Hebert was promoted to fire chief and director of emergency management on June 7, replacing Len MacCharles, who retired in May after serving in the role since 2014.

“It feels really good,” Hebert said Monday, after a few weeks in the new role. “It’s interesting, it’s new and it’s exciting.”

Hebert joined Nelson Fire and Rescue in 1999, at the age of 22, as an auxiliary firefighter – slowly moving up the ranks. He was hired full-time in 2001. By 2011 he had moved to captain, before going on toassistant chief in 2020. Along his career, he also became a husband and was promoted to “dad” of two sons, ages 12 and 15.

The Nelson local holds certificates in fire investigations, hazmat, and fire service instructor. He’s helped design three fire trucks. Now, he has his eyes set on ensuring Nelson remains a first-class fire department.

“One of my main priorities is to review how we operate and make sure that we are still providing the value and the service to the community that we believe we are,” he said.

Hebert said the most challenging element of the role so far is its busy-ness: “getting brought up to speed on some of the projects I wasn’t involved in when I was the assistant chief.”

Currently, the department is dealing with a late spring freshet and keeping a close eye on stream flows and lake levels, in case the crew needs to jump on any flood-prevention work.

Working in a fire hall is different every day

As modern-day firefighting puts a heavy focus on wildfire and fire prevention, many projects on the go include mitigation, resiliency, preparedness and maintaining the local FireSmart program.

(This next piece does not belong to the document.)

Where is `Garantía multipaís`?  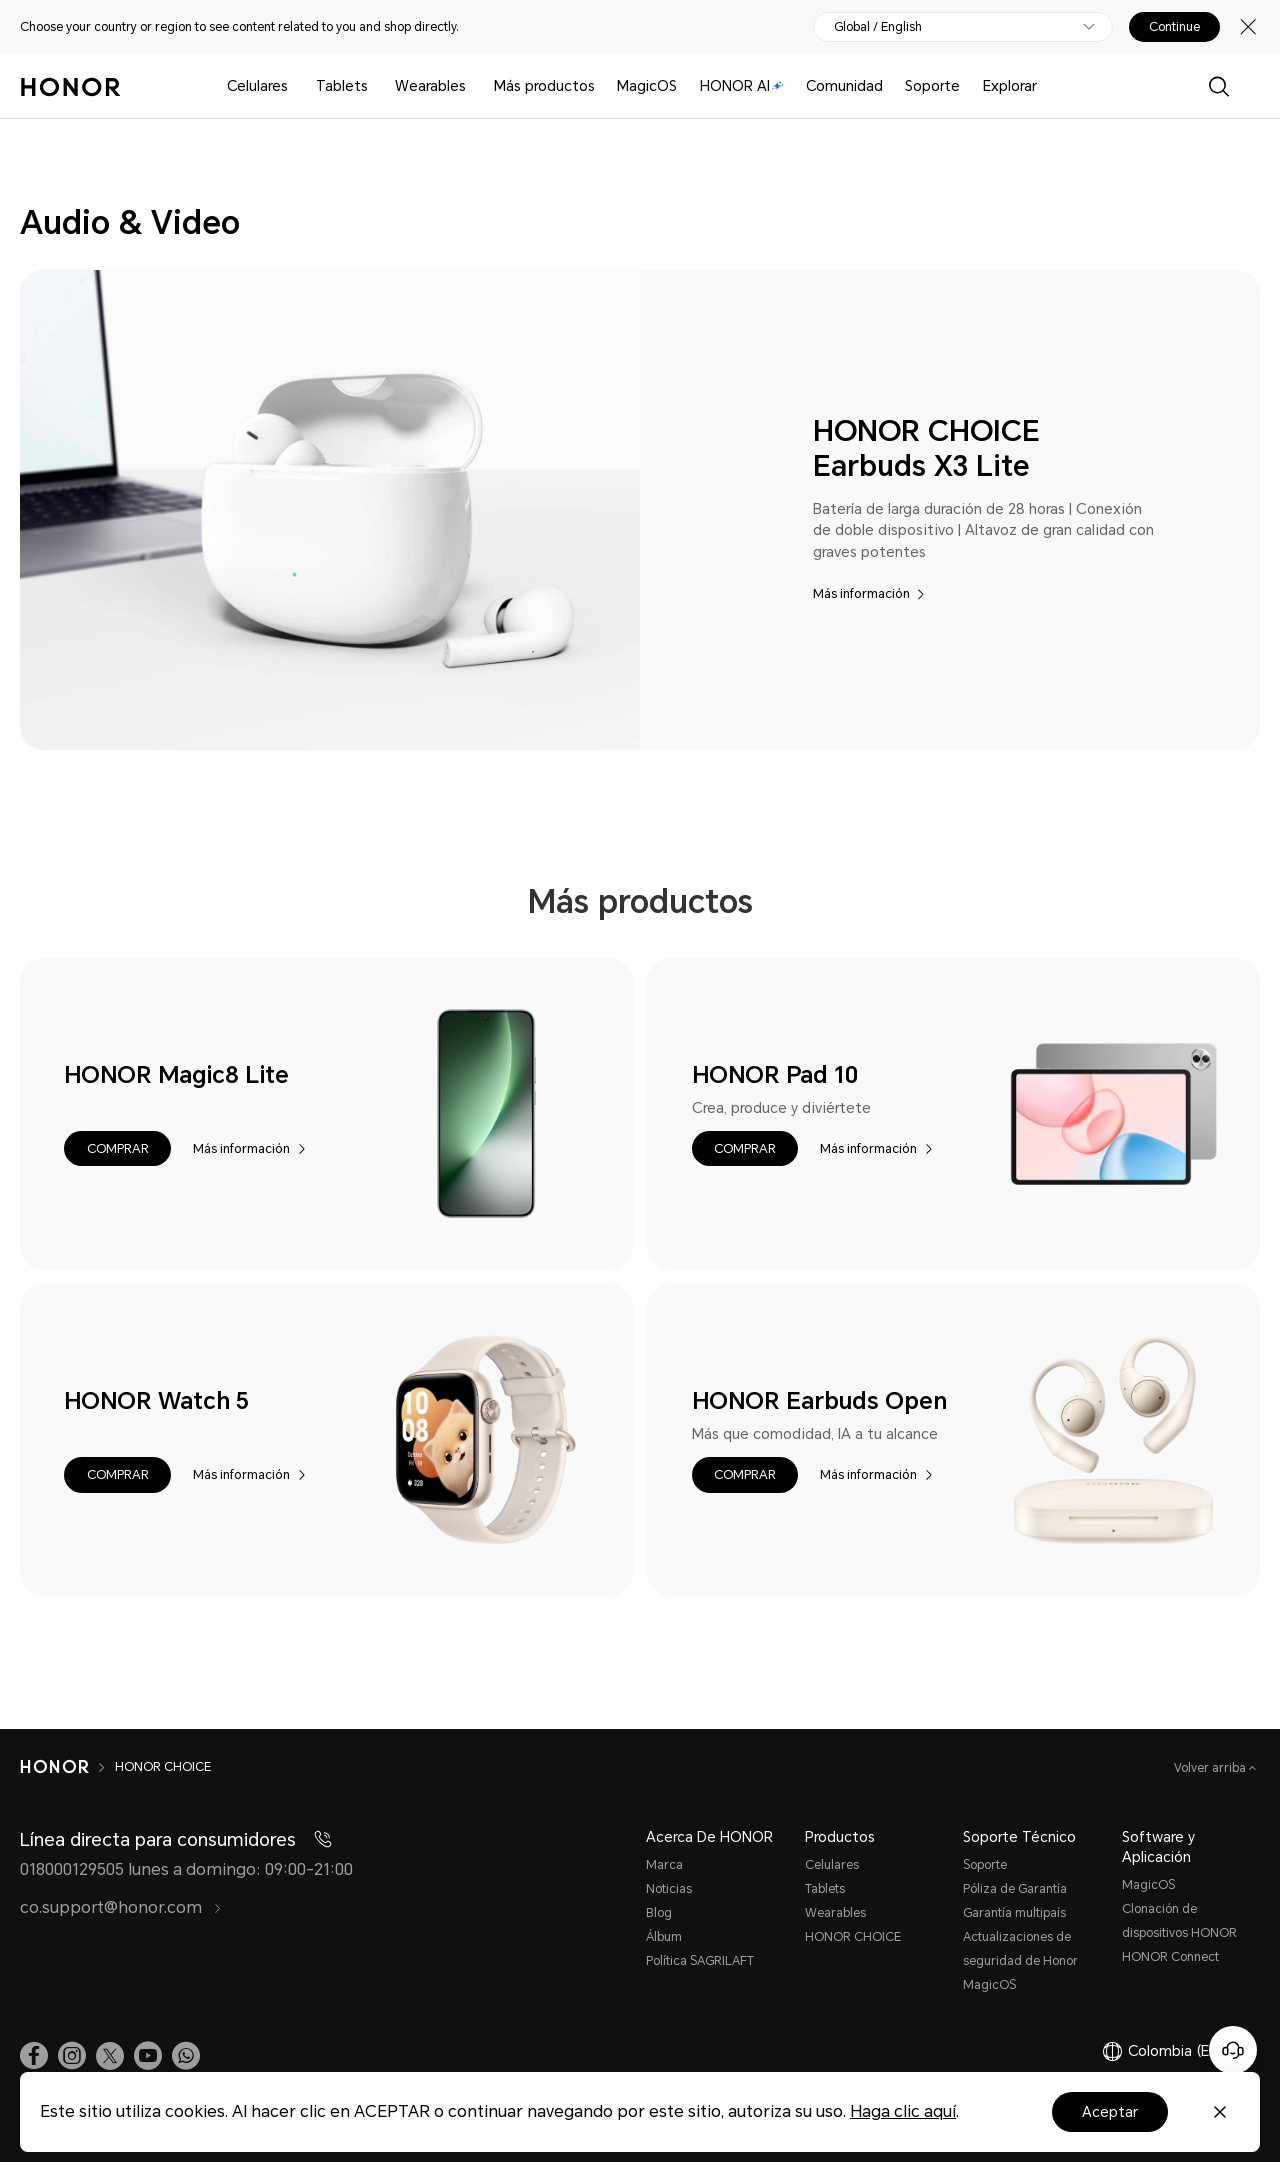 Garantía multipaís is located at coordinates (1014, 1913).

Hebert said he wants to “make sure if Nelson is impacted by a wildfire that we’re prepared and ready to lessen those impacts and strengthen the municipality so we can bounce back.”

While prevention efforts have led to a successful reduction in fire-related calls, it also means fire crews are able to assist with other 911 calls.

After 20 years on the front lines, while some aspects of the job has surely changed, Hebert said working in a fire hall still remains unpredictable each day.

“I’ve had some pretty amazing calls and some pretty horrific calls,” Hebert said. “A lot of the bad calls I don’t really dwell on and the good calls I do. When you save a life there’s not a better day in your life, when you bring somebody back.”

Little wins make it easier to operate as a fire hall.

Hebert said he’s never thought of going into any other profession and has always strived to help fellow community members on their worst days.

“It’s important to make that positive change in somebody else’s life.”

As he gets acquainted with his new role, Hebert said he’s taking with him all the leadership lessons and mentorship he gained from MacCharles.

When he’s not at the station Hebert can be found in the Kootenay wilderness – fishing, camping and hiking – or at his shop restoring vehicles.